Où l’on fait une nouvelle connaissance.
Arrangements raisonnables.


Nous logions chez une jeune veuve, d’une figure charmante et mieux élevée que ne le sont ordinairement les petites bourgeoises de province. Mme Dupré, c’est ainsi qu’elle se nommait, parut aussitôt que nous eûmes mis pied à terre et nous invita de la meilleure grâce du monde à prendre chez elle un dîner qu’elle avait eu l’attention de nous tenir prêt.

Cette aimable femme nous apprit, pendant le repas, que, née de parents assez pauvres, elle avait eu le bonheur de plaire à un vieux caissier, autrefois amoureux de sa mère, et qui, devenu dévot et infirme, s’était retiré de la capitale pour finir ses jours dans sa province. L’honnête financier, à qui le grand nombre de ses confrères ne se pique pas de ressembler, avait épousé, par reconnaissance, la fille de son ancienne amie et lui avait donné tout son bien. Les scrupules, l’âge, la maladie, enfin toutes les raisons possibles ayant empêché le dévot personnage de vivre en mari avec sa jolie épouse, elle n’avait été que sa compagne ; au bout d’un an, il avait eu la bonhomie de mourir. En conséquence, Mme  Dupré portait son deuil et jouissait de dix mille livres de rente et d’un riche mobilier. La vieille mère, pour lors malade, et qui ne dînait point avec nous, vivait avec sa fille. Ces femmes habitaient le rez-de-chaussée : nous disposions du reste de la maison et nous pouvions être chez nous aussi isolées que bon nous semblerait, mais on nous priait, avec la politesse la plus engageante, de ne pas user à la rigueur de cette facilité ; ce que nous promîmes de bien bon cœur, car Mme  Dupré nous avait tous charmés dès le premier abord.

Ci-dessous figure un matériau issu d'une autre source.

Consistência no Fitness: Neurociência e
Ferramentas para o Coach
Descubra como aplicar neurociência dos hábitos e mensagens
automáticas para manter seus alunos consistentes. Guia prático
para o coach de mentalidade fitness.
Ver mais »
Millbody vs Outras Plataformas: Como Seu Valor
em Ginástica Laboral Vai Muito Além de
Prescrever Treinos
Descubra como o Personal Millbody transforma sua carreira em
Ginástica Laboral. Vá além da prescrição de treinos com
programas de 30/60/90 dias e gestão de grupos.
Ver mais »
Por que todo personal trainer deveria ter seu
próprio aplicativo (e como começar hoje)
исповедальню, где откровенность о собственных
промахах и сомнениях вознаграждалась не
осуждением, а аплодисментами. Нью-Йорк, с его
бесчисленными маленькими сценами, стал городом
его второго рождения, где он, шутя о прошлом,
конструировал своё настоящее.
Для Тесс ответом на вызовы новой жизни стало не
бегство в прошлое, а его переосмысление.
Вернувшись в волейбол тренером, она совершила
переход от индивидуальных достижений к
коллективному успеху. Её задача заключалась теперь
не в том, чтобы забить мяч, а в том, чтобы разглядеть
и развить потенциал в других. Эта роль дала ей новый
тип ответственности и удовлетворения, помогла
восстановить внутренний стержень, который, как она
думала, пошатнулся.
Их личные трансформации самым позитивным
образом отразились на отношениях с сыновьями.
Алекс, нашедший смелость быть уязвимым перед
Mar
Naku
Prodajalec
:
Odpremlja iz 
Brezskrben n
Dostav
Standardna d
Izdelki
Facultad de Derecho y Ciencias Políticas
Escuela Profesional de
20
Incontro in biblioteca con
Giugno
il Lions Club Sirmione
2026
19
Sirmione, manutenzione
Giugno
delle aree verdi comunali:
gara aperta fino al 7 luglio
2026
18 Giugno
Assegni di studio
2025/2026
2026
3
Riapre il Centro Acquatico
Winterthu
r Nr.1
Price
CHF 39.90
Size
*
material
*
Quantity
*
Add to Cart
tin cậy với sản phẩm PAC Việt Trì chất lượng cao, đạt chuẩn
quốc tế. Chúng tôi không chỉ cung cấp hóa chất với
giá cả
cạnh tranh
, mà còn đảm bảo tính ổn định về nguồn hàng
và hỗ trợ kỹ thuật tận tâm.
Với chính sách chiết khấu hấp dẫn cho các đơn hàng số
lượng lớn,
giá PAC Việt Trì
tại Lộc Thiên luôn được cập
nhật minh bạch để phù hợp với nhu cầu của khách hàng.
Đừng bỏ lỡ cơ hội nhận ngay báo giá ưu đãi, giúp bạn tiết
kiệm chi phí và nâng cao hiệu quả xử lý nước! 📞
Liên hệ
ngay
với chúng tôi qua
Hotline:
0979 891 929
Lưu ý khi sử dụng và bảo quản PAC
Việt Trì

La franchise avec laquelle cette jolie veuve nous mettait de la sorte au fait de ses affaires n’avait pas uniquement pour objet de satisfaire le besoin de jaser, si naturel aux femmes ; l’attention qu’elle faisait particulièrement à Lambert, pendant ses récits, et l’air de chercher à lire dans les yeux de cet artiste l’impression que ce qu’elle disait pouvait faire sur lui nous fit deviner sur-le-champ que la sensible Mme  Dupré le regardait déjà comme quelqu’un qui pouvait devenir pour elle un parti. Le cœur d’une jeune veuve qui n’a connu ni les plaisirs ni les peines du mariage est ardent à convoler. J’ai dit que notre compagnon était de belle figure ; le trait était décoché et le cœur de l’hôtesse blessé au plus vif. Lambert sentait lui-même tout le prix d’une conquête qui lui offrait à la fois l’agréable et l’utile. Nous achevâmes de lui prouver qu’on avait sur lui des vues positives. Sylvina, trop honnête pour qu’un intérêt de coquetterie pût balancer en elle le devoir d’une sincère amitié, fut la première à presser Lambert de faire assidûment sa cour. Monseigneur, que nous vîmes le soir avec son neveu, fut enchanté du bonheur de notre ami. Quant à nous, après le tumulte du caprice, il était temps d’écouter la raison. Elle assignait la tante à l’oncle, et la nièce au neveu ; nous nous arrangeâmes en conséquence et fûmes tous quatre fort contents.